### [EXERCISE PROMPT]
Exactly repeat the full listing that follows.

::: INPUT MATERIAL :::

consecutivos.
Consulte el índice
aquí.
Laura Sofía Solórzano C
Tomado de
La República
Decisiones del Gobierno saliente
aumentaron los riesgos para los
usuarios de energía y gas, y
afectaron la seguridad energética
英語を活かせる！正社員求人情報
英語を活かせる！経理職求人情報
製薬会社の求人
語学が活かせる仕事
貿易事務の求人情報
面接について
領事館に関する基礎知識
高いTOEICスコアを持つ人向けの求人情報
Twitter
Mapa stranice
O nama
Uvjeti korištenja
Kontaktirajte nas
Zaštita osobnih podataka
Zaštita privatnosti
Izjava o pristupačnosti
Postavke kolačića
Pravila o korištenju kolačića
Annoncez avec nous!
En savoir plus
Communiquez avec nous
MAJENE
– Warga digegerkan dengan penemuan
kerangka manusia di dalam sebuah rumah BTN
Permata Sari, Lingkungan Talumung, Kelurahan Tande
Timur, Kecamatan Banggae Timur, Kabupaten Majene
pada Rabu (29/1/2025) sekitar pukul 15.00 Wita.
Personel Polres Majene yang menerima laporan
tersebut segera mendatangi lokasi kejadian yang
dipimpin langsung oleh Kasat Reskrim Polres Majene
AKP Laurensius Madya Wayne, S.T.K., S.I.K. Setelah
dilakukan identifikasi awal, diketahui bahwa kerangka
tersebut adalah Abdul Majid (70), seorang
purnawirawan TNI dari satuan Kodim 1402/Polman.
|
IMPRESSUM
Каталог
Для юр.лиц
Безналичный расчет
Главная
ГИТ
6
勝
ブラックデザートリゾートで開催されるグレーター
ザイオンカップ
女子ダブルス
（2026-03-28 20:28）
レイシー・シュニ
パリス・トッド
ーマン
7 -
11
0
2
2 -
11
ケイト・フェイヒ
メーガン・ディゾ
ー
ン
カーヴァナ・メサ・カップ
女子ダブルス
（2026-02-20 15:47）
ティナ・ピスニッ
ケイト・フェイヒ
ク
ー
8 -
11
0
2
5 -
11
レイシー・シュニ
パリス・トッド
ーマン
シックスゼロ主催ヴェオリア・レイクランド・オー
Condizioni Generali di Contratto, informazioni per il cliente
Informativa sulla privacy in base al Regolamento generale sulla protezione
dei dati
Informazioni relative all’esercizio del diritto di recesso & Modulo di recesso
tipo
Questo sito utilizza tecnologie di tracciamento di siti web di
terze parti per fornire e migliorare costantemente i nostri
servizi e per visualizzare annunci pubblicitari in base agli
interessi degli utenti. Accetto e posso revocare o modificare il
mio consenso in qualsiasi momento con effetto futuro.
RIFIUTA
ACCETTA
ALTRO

:::

### [OUTPUT FOR THIS EXERCISE]
consecutivos.
Consulte el índice
aquí.
Laura Sofía Solórzano C
Tomado de
La República
Decisiones del Gobierno saliente
aumentaron los riesgos para los
usuarios de energía y gas, y
afectaron la seguridad energética
英語を活かせる！正社員求人情報
英語を活かせる！経理職求人情報
製薬会社の求人
語学が活かせる仕事
貿易事務の求人情報
面接について
領事館に関する基礎知識
高いTOEICスコアを持つ人向けの求人情報
Twitter
Mapa stranice
O nama
Uvjeti korištenja
Kontaktirajte nas
Zaštita osobnih podataka
Zaštita privatnosti
Izjava o pristupačnosti
Postavke kolačića
Pravila o korištenju kolačića
Annoncez avec nous!
En savoir plus
Communiquez avec nous
MAJENE
– Warga digegerkan dengan penemuan
kerangka manusia di dalam sebuah rumah BTN
Permata Sari, Lingkungan Talumung, Kelurahan Tande
Timur, Kecamatan Banggae Timur, Kabupaten Majene
pada Rabu (29/1/2025) sekitar pukul 15.00 Wita.
Personel Polres Majene yang menerima laporan
tersebut segera mendatangi lokasi kejadian yang
dipimpin langsung oleh Kasat Reskrim Polres Majene
AKP Laurensius Madya Wayne, S.T.K., S.I.K. Setelah
dilakukan identifikasi awal, diketahui bahwa kerangka
tersebut adalah Abdul Majid (70), seorang
purnawirawan TNI dari satuan Kodim 1402/Polman.
|
IMPRESSUM
Каталог
Для юр.лиц
Безналичный расчет
Главная
ГИТ
6
勝
ブラックデザートリゾートで開催されるグレーター
ザイオンカップ
女子ダブルス
（2026-03-28 20:28）
レイシー・シュニ
パリス・トッド
ーマン
7 -
11
0
2
2 -
11
ケイト・フェイヒ
メーガン・ディゾ
ー
ン
カーヴァナ・メサ・カップ
女子ダブルス
（2026-02-20 15:47）
ティナ・ピスニッ
ケイト・フェイヒ
ク
ー
8 -
11
0
2
5 -
11
レイシー・シュニ
パリス・トッド
ーマン
シックスゼロ主催ヴェオリア・レイクランド・オー
Condizioni Generali di Contratto, informazioni per il cliente
Informativa sulla privacy in base al Regolamento generale sulla protezione
dei dati
Informazioni relative all’esercizio del diritto di recesso & Modulo di recesso
tipo
Questo sito utilizza tecnologie di tracciamento di siti web di
terze parti per fornire e migliorare costantemente i nostri
servizi e per visualizzare annunci pubblicitari in base agli
interessi degli utenti. Accetto e posso revocare o modificare il
mio consenso in qualsiasi momento con effetto futuro.
RIFIUTA
ACCETTA
ALTRO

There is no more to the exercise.